Tek-Bull

Has Heello Come to an End?

Well, it seems as if Heello just showed up to cause a huge stir and then quietly leave the social world. As of now, their “What’s Happening Tab” is still under construction, and that live feed was really one of the most appealing things that Heello had to offer. Outside of the live stream, Heello was just another Twitter with less users dying to claim famous account names.

About 8 or 9 days ago, the “What’s Happening Now – Live Stream – Tab” began to display the following message:

This feature is temporarily disabled.

Heello is growing at an astounding rate, and our servers need a little breathing room. We hope to have this stream back online very soon, sorry for the inconvenience!

But nine days later, the message is still being displayed.  It looks as if Heello, like most other start-up companies, never expected their website to go viral. And honestly, this could be the nail in Heello’s coffin, especially when many blogs have started to bring attention to a website that is trying to clone and compete against Twitter, a multi-million-user service.

One of the main downfalls of cloning a website is the fact that while you may think you have cloned everything correctly, certain aspects of the site cannot be cloned because you don’t know exactly how the underlying code is written. Imperfections in your code arising from this fact could mean overloading a server, even crashing a website, or much worse, annoying your users with features that don’t work right.

Twitter has the “timeline” where you instantly receive status updates from the people you are following. Heello had a live feed. Right from the start, every user started to complain about how difficult it was to keep up with the feed.

The “live feed”, to me, was an awesome addition that made Heello’s service unique. The stream reminded me of an old chatroom. The only problem is that the live feed was taking information from several different sources at the same time, meaning that half of the time, no one was actually keeping up with the conversation. Additionally, most of the people writing the statuses were just out to get a laugh or worse yet, spam everyone’s links and websites.

The one update that went viral on Heello was “Listen to me for a chance to win a free iPad”. After the initial rush of people following the person who posted the status, everyone began to update their status with the same quote. Then you started to see an entire wall of nothing but the word “Testing” over and over when people were trying out different things.

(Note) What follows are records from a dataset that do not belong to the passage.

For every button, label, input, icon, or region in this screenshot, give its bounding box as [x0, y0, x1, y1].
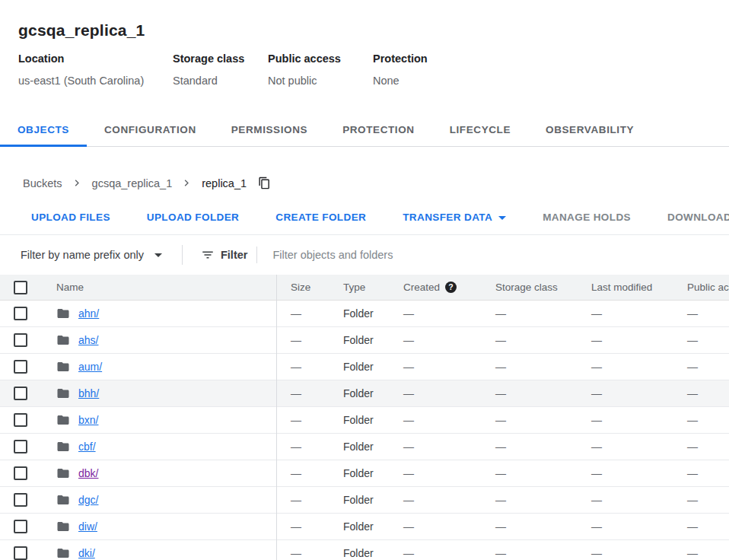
tab-permissions[interactable]: PERMISSIONS: [214, 115, 325, 147]
folder-link[interactable]: dgc/: [78, 494, 98, 506]
filter-bar: Filter by name prefix only Filter: [0, 235, 729, 275]
column-header-public-access: Public access: [687, 282, 729, 293]
cell-public-access: —: [687, 334, 729, 346]
folder-icon: [56, 307, 70, 320]
row-checkbox[interactable]: [14, 387, 27, 400]
column-header-size: Size: [276, 282, 343, 293]
cell-created: —: [403, 441, 495, 453]
cell-type: Folder: [343, 361, 403, 373]
row-checkbox[interactable]: [14, 466, 27, 480]
row-checkbox[interactable]: [14, 307, 27, 320]
folder-icon: [56, 466, 70, 480]
tab-bar: OBJECTS CONFIGURATION PERMISSIONS PROTEC…: [0, 115, 729, 147]
row-checkbox[interactable]: [14, 360, 27, 374]
folder-link[interactable]: bhh/: [78, 387, 99, 399]
breadcrumb: Buckets gcsqa_replica_1 replica_1: [0, 147, 729, 200]
tab-lifecycle[interactable]: LIFECYCLE: [432, 115, 528, 147]
table-row: diw/ — Folder — — — —: [0, 514, 729, 540]
cell-size: —: [276, 520, 343, 533]
objects-toolbar: UPLOAD FILES UPLOAD FOLDER CREATE FOLDER…: [0, 200, 729, 235]
cell-created: —: [403, 414, 495, 426]
cell-created: —: [403, 307, 495, 320]
breadcrumb-buckets[interactable]: Buckets: [23, 177, 62, 189]
dropdown-arrow-icon: [498, 216, 506, 220]
cell-type: Folder: [343, 307, 403, 320]
cell-last-modified: —: [591, 520, 687, 533]
folder-icon: [56, 413, 70, 427]
cell-storage-class: —: [495, 441, 591, 453]
row-checkbox[interactable]: [14, 413, 27, 427]
meta-public-access: Public access Not public: [268, 52, 373, 88]
folder-link[interactable]: ahs/: [78, 334, 98, 346]
cell-size: —: [276, 307, 343, 320]
table-row: dgc/ — Folder — — — —: [0, 487, 729, 514]
copy-path-button[interactable]: [256, 177, 272, 189]
tab-configuration[interactable]: CONFIGURATION: [87, 115, 214, 147]
meta-label: Public access: [268, 52, 373, 65]
folder-icon: [56, 440, 70, 453]
filter-label: Filter: [221, 249, 247, 261]
row-checkbox[interactable]: [14, 440, 27, 453]
cell-storage-class: —: [495, 387, 591, 399]
table-row: aum/ — Folder — — — —: [0, 354, 729, 380]
select-all-checkbox[interactable]: [14, 281, 27, 294]
cell-type: Folder: [343, 334, 403, 346]
help-icon[interactable]: ?: [445, 282, 457, 293]
column-header-name: Name: [43, 282, 276, 293]
folder-link[interactable]: aum/: [78, 361, 102, 373]
breadcrumb-current-folder: replica_1: [202, 177, 247, 189]
tab-observability[interactable]: OBSERVABILITY: [528, 115, 651, 147]
chevron-right-icon: [180, 177, 193, 189]
folder-link[interactable]: dbk/: [78, 467, 98, 479]
column-header-type: Type: [343, 282, 403, 293]
download-button[interactable]: DOWNLOAD: [658, 205, 729, 231]
bucket-header: gcsqa_replica_1 Location us-east1 (South…: [0, 0, 729, 88]
bucket-meta: Location us-east1 (South Carolina) Stora…: [18, 52, 711, 88]
table-row: bxn/ — Folder — — — —: [0, 407, 729, 434]
folder-link[interactable]: diw/: [78, 520, 97, 533]
breadcrumb-bucket-name[interactable]: gcsqa_replica_1: [92, 177, 173, 189]
upload-files-button[interactable]: UPLOAD FILES: [22, 205, 119, 231]
cell-size: —: [276, 494, 343, 506]
meta-storage-class: Storage class Standard: [173, 52, 268, 88]
cell-public-access: —: [687, 547, 729, 559]
tab-protection[interactable]: PROTECTION: [325, 115, 432, 147]
column-header-storage-class: Storage class: [495, 282, 591, 293]
cell-last-modified: —: [591, 547, 687, 559]
divider: [182, 245, 183, 265]
cell-storage-class: —: [495, 494, 591, 506]
folder-link[interactable]: cbf/: [78, 441, 96, 453]
cell-type: Folder: [343, 441, 403, 453]
cell-created: —: [403, 387, 495, 399]
meta-protection: Protection None: [373, 52, 711, 88]
cell-last-modified: —: [591, 307, 687, 320]
row-checkbox[interactable]: [14, 493, 27, 507]
folder-icon: [56, 546, 70, 560]
filter-list-icon: [201, 248, 215, 262]
row-checkbox[interactable]: [14, 520, 27, 533]
folder-icon: [56, 520, 70, 533]
transfer-data-button[interactable]: TRANSFER DATA: [393, 205, 515, 231]
filter-scope-dropdown[interactable]: Filter by name prefix only: [21, 249, 162, 261]
folder-icon: [56, 333, 70, 347]
folder-link[interactable]: ahn/: [78, 307, 99, 320]
cell-size: —: [276, 441, 343, 453]
upload-folder-button[interactable]: UPLOAD FOLDER: [138, 205, 248, 231]
folder-link[interactable]: bxn/: [78, 414, 98, 426]
folder-link[interactable]: dki/: [78, 547, 95, 559]
table-row: cbf/ — Folder — — — —: [0, 434, 729, 460]
cell-last-modified: —: [591, 414, 687, 426]
table-row: dbk/ — Folder — — — —: [0, 460, 729, 487]
meta-value: None: [373, 74, 711, 88]
cell-storage-class: —: [495, 361, 591, 373]
row-checkbox[interactable]: [14, 546, 27, 560]
create-folder-button[interactable]: CREATE FOLDER: [266, 205, 375, 231]
manage-holds-button[interactable]: MANAGE HOLDS: [533, 205, 640, 231]
dropdown-arrow-icon: [154, 253, 162, 257]
filter-input[interactable]: [271, 248, 717, 262]
cell-size: —: [276, 334, 343, 346]
row-checkbox[interactable]: [14, 333, 27, 347]
tab-objects[interactable]: OBJECTS: [0, 115, 87, 147]
folder-icon: [56, 387, 70, 400]
bucket-details-page: gcsqa_replica_1 Location us-east1 (South…: [0, 0, 729, 560]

And finally, the falsification of real accounts; CNN alone has 3 or 4 different official channels full of ridiculous stories and claims.

Overall, I think that Heello came too fast out of the bull cages and was ill-prepared for the plethora of problems that Twitter ironed out early on. Heello could have started the service by opening a Beta version first, or even an invitation-only service so they could work out the kinks before the masses show up. A little bit of planning could have gone a long way.

Now, I’m not saying that Heello is dead, but it’s at a stand-still. Nine days ago, people started to complain about the feed, and as of nine days ago most of the listeners that we have updated statuses like “has anyone returned yet?” or “is anyone still here?” or the classic “Hello… Heello?… are you there?”